What is it?
It’s the low emissions version of Vauxhall’s seven-seat people carrier, the Zafira. Powered by the same 1.7-litre diesel that you’ll find in the Astra Ecoflex, it emits 139g/km of carbon dioxide, does 53.3mpg, and costs just £120 a year to tax.
More interesting is what this car isn’t though because, although Vauxhall probably doesn’t want you to read this, its new Eco-Zafira isn’t quite the lowest carbon or most frugal seven-seater on the market.
Bonus anorak points go to anyone who knows that it’s Renault’s 1.5-litre Grand Scenic dCi that bests it, with a claimed 55.4mpg on the combined cycle, and putting out just 135g/km.
What’s it like?
Very much like a car in need of more grunt, a shorter gearset and an end-of-life cabin refresh.
This Zafira’s 108bhp peak power output and 191lb ft allotment of torque are actually both more generous than the equivalents of the aforementioned Renault and of VW’s Touran Bluemotion. Which just proves that you’ll have to be fully committed to economic motoring to accept the compromised performance of a car like this.
Vauxhall hasn’t just slotted a smaller capacity diesel into this car than any other Zafira gets, it’s also lengthened the car’s final drive ratio with the aim of boosting fuel economy.
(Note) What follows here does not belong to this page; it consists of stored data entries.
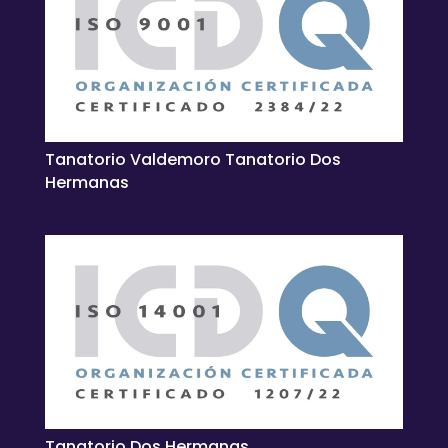
Tanatorio Valdemoro Tanatorio Dos
Hermanas
Tanatorio Dos Hermanas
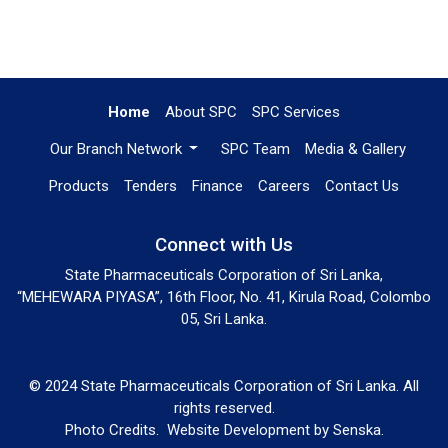
Home
About SPC
SPC Services
Our Branch Network
SPC Team
Media & Gallery
Products
Tenders
Finance
Careers
Contact Us
Connect with Us
State Pharmaceuticals Corporation of Sri Lanka,
“MEHEWARA PIYASA”, 16th Floor, No. 41, Kirula Road, Colombo
05, Sri Lanka.
© 2024 State Pharmaceuticals Corporation of Sri Lanka. All
rights reserved.
Photo Credits.
Website Development by
Senska
.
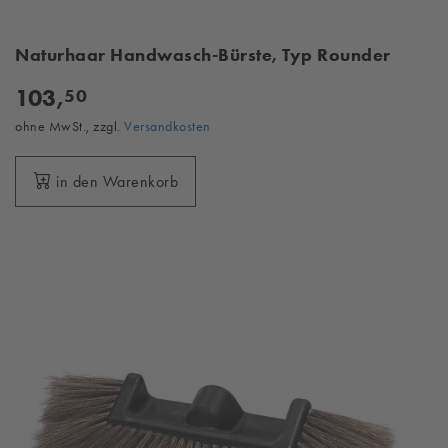
Naturhaar Handwasch-Bürste, Typ Rounder
103,
50
ohne MwSt., zzgl.
Versandkosten
in den Warenkorb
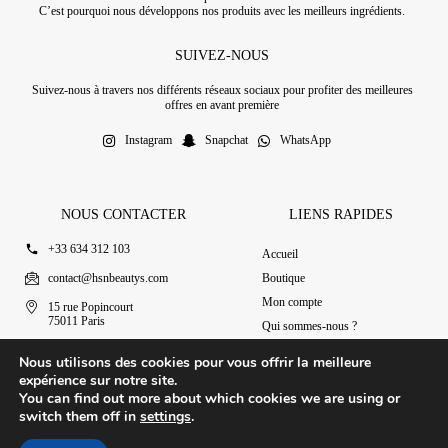
C’est pourquoi nous développons nos produits avec les meilleurs ingrédients.
SUIVEZ-NOUS
Suivez-nous à travers nos différents réseaux sociaux pour profiter des meilleures
offres en avant première
Instagram
Snapchat
WhatsApp
NOUS CONTACTER
LIENS RAPIDES
+33 634 312 103
Accueil
contact@hsnbeautys.com
Boutique
Mon compte
15 rue Popincourt
75011 Paris
Qui sommes-nous ?
Ouvert 7j/7 de 11h à 20h
Nous contacter
Nous utilisons des cookies pour vous offrir la meilleure
expérience sur notre site.
You can find out more about which cookies we are using or
switch them off in
settings
.
© 2025 HSN Beauty's
|
Conditions Générales de Vente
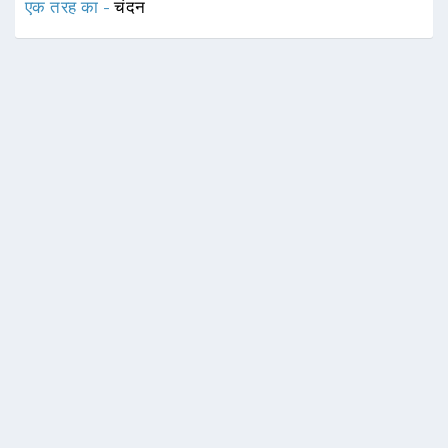
एक तरह का -
चंदन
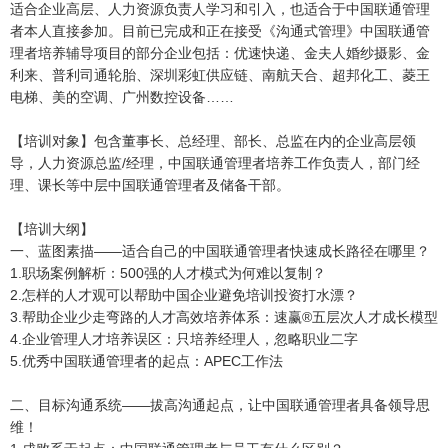
适合企业高层、人力资源负责人学习和引入，也适合于中国联通管理
者本人直接参加。目前已完成和正在接受《沟通式管理》中国联通管
理者培养辅导项目的部分企业包括：优速快递、金夫人婚纱摄影、金
利来、普利司通轮胎、深圳彩虹供应链、南航天合、超邦化工、菱王
电梯、美的空调、广州数控设备……
【培训对象】包含董事长、总经理、部长、总监在内的企业高层领
导，人力资源总监/经理，中国联通管理者培养工作负责人，部门经
理、课长等中层中国联通管理者及储备干部。
【培训大纲】
一、蓝图素描——适合自己的中国联通管理者快速成长路径在哪里？
1.职场案例解析：500强的人才模式为何难以复制？
2.怎样的人才观可以帮助中国企业避免培训投资打水漂？
3.帮助企业少走弯路的人才高效培养体系：速赢®五层次人才成长模型
4.企业管理人才培养误区：只培养经理人，忽略职业二字
5.优秀中国联通管理者的起点：APEC工作法
二、目标沟通系统——拔高沟通起点，让中国联通管理者具备领导思
维！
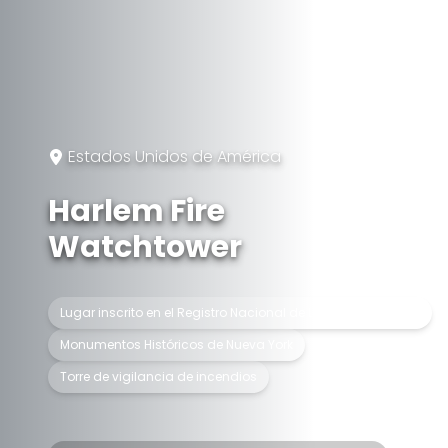
Estados Unidos de América
Harlem Fire
Watchtower
Lugar inscrito en el Registro Nacional de Lugares Históricos
Monumentos Históricos de Nueva York
Torre de vigilancia de incendios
What that means on the road is that 62mph takes almost 13secs to arrive.
Escaping 3rd gear on a long, fairly steep incline requires an investment of considerable effort, commitment and faith. What’s more, we drove the car ‘one-up’; driving one fully loaded with occupants would definitely require a patient disposition.
At least it’s easy to lower and raise the ‘Flex-7’ seats. But while the rest of cabin is as robust and functional as it’s been since we first saw the car in 2004, you have to concede that it’s looking a bit drab and ordinary relative to the more modern and interesting interiors of the Citroen C4 Picasso and the updated Grand Scenic.
When the soon-to-arrive new Astra comes on stream, it’ll look even more outmoded.
Should I buy one?
Without wishing to put too fine a point on it, no. Getting 53mpg out of a car this size is no mean achievement for GM Europe, but while there’s a Renault Grand Scenic that’s cheaper to buy, cheaper to run, just as roomy and versatile and generally more desirable than this, you struggle to build a case for the ageing Vauxhall.
Because even those who don’t care about the paltry performance of their people carrier are best advised to look elsewhere.